Go through the entries below, count every line with the string "Calibração", and answer with only that number.
== Records to use
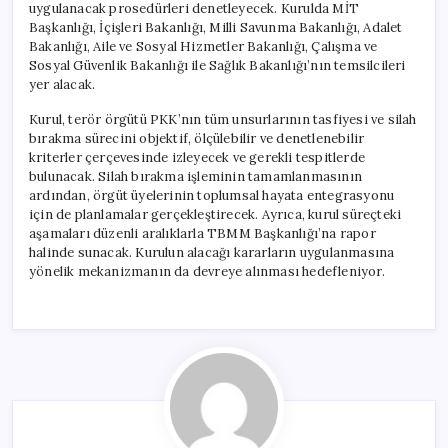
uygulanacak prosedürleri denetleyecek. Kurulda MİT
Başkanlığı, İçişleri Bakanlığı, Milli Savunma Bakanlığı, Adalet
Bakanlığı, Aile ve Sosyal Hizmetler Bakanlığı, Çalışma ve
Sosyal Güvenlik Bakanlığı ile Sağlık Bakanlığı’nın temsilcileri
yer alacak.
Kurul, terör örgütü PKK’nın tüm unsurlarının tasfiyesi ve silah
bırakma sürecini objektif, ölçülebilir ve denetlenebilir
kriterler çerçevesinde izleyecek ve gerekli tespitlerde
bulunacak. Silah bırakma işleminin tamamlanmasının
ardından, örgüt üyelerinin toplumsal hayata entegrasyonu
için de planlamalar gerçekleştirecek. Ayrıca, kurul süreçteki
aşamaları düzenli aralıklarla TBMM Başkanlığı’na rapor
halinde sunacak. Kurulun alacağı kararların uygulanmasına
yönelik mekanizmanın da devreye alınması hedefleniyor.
====
== Records to use
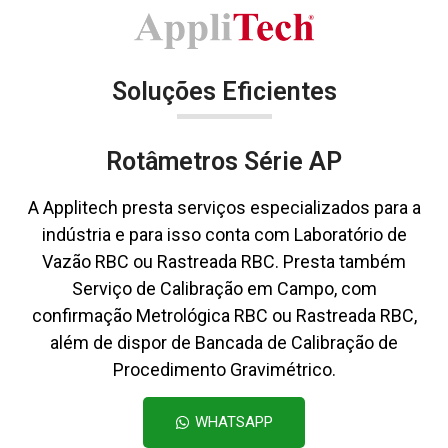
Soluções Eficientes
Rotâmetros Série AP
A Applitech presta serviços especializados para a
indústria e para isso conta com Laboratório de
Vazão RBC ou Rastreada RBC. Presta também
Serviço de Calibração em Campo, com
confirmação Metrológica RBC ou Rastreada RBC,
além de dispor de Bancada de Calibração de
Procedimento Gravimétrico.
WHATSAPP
====
== Records to use
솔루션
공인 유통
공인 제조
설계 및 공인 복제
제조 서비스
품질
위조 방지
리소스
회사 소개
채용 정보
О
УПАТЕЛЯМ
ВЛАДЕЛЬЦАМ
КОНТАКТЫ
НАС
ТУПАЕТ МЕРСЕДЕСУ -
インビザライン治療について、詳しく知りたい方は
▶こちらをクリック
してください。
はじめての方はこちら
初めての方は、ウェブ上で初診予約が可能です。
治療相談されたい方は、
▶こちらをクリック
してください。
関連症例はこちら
====
Written solution:
2